Acórdão nº 50020698120178210027 Tribunal de Justiça do Estado do Rio Grande do Sul, Décima Oitava Câmara Cível, 26-05-2022

Data de Julgamento26 Maio 2022
ÓrgãoDécima Oitava Câmara Cível
Classe processualApelação
Número do processo50020698120178210027
Tribunal de OrigemTribunal de Justiça do RS
Tipo de documentoAcórdão

PODER JUDICIÁRIO

Documento:20002119874
Poder Judiciário
Tribunal de Justiça do Estado do Rio Grande do Sul

18ª Câmara Cível

Avenida Borges de Medeiros, 1565 - Porto Alegre/RS - CEP 90110-906

Apelação Cível Nº 5002069-81.2017.8.21.0027/RS

TIPO DE AÇÃO: Esbulho / Turbação / Ameaça

RELATOR: Desembargador JOAO MORENO POMAR

APELANTE: GRACIELE DOS SANTOS LEAL (RÉU)

APELADO: ANTONIA DOS SANTOS MENEZES (AUTOR)

APELADO: CACILDA DOS SANTOS LEAL (AUTOR)

APELADO: EVERSON SOARES DOS SANTOS (AUTOR)

APELADO: LUIS FRANCISCO FLORES DOS SANTOS (AUTOR)

APELADO: REASILVA SANTOS DE OLIVEIRA (AUTOR)

APELADO: ROSANGELA SOARES DOS SANTOS (AUTOR)

APELADO: SONIA MARGARETH DOS SANTOS LIMA (AUTOR)

RELATÓRIO

GRACIELE DOS SANTOS LEAL apela da sentença que julgou a ação de reintegração de posse e reconvenção em que contende com ANTÔNIA DOS SANTOS MENEZES E OUTROS, assim lavrada:

LUIS FRANCISCO FLORES DOS SANTOS, CACILDA DOS SANTOS LEAL, REASILVA SANTOS DE OLIVEIRA, SONIA MARGARETH DOS SANTOS LIMA, ROSÂNGELA SOARES SANTOS, EVERSON SOARES DOS SANTOS, ANTONIA DOS SANTOS MENEZES e NELSON FLORES DOS SANTOS ajuizaram “ação de reintegração de posse” em desfavor de GRACIELE DOS SANTOS LEAL.

Disseram ter herdado o imóvel localizado na R. Júlio Prado Lima, nº 16, nesta cidade, e tê-lo dado à demandada, também herdeira, em comodato verbal. Destacaram que, ultrapassado o prazo ajustado para que ela fizesse uso exclusivo do bem, ela não o desocupou, nele permanecendo à revelia da vontade dos demais herdeiros. Esclareceram que, mesmo no interregno em que o bem foi ocupado pela ré, atuaram como proprietários vigilantes, pagando os tributos decorrentes da propriedade e zelando pela conservação da coisa. Expuseram os fundamentos jurídicos da demanda e pediram sua procedência para ser reintegrados na posse do bem. Requereram a concessão de medida liminar. Juntaram procurações e documentos (fls. 08-30).

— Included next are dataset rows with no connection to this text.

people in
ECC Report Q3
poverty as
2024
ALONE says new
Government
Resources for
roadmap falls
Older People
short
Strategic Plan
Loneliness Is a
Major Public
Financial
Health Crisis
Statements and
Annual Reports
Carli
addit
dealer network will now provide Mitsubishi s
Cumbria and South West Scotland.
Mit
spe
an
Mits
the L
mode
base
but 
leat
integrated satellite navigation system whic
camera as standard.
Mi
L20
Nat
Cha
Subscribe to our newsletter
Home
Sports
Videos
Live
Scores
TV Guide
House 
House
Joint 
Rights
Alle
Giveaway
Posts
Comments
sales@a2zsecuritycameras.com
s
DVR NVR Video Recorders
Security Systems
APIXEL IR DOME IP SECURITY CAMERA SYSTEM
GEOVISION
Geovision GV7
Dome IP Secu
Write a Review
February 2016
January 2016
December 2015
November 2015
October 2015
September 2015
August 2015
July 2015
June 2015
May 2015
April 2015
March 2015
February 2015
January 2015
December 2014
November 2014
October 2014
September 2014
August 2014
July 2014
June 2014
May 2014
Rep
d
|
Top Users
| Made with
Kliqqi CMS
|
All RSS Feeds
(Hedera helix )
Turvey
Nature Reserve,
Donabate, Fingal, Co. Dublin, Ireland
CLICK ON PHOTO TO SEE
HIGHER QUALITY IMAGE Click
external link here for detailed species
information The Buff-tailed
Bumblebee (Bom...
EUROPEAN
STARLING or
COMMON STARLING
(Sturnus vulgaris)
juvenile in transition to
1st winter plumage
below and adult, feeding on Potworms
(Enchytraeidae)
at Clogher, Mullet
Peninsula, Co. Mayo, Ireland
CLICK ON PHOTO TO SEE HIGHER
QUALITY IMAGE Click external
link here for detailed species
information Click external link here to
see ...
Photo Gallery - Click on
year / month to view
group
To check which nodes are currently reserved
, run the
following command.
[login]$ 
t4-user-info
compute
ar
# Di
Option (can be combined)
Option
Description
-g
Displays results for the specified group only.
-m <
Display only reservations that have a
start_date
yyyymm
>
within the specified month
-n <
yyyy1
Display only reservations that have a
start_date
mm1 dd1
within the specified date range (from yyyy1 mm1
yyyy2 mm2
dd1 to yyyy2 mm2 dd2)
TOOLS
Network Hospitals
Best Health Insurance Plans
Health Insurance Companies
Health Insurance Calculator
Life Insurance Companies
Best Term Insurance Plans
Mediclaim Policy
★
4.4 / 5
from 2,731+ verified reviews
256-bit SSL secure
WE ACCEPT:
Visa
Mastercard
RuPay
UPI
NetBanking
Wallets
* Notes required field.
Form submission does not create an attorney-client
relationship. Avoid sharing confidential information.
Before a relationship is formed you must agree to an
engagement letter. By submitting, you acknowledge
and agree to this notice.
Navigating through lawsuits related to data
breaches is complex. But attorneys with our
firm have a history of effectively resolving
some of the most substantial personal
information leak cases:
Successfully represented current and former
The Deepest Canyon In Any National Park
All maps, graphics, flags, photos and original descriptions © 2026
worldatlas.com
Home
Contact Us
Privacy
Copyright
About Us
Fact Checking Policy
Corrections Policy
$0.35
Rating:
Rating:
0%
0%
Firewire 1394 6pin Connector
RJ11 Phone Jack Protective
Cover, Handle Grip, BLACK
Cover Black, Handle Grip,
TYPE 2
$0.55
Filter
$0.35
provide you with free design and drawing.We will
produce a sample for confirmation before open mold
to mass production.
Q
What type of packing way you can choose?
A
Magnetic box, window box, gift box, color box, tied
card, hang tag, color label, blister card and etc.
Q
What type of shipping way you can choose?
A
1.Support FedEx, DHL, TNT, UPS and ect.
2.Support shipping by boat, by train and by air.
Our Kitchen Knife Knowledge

Designada audiência de justificação prévia (fl. 31).

A parte ré, citada (fl. 40), veio aos autos (fls. 41-44) indicar vício na composição do polo ativo, dado que NELSON FLORES DOS SANTOS já era falecido, e que à parte autora não fora deferida a gratuidade da justiça. Também teceu considerações quanto ao procedimento a ser adotado e requereu o cancelamento da justificação designada. Juntou procuração e documentos (fls. 45-48).

Mantida a audiência e deferida a gratuidade da justiça à parte autora e à parte ré. Ademais, NELSON FLORES DOS SANTOS foi excluído do polo ativo (fl. 49).

Em audiência de justificação prévia (fl. 51), foi tentada a conciliação, sem êxito, e ouvida uma testemunha (fls. 52/54), restando indeferida, ao final, a liminar.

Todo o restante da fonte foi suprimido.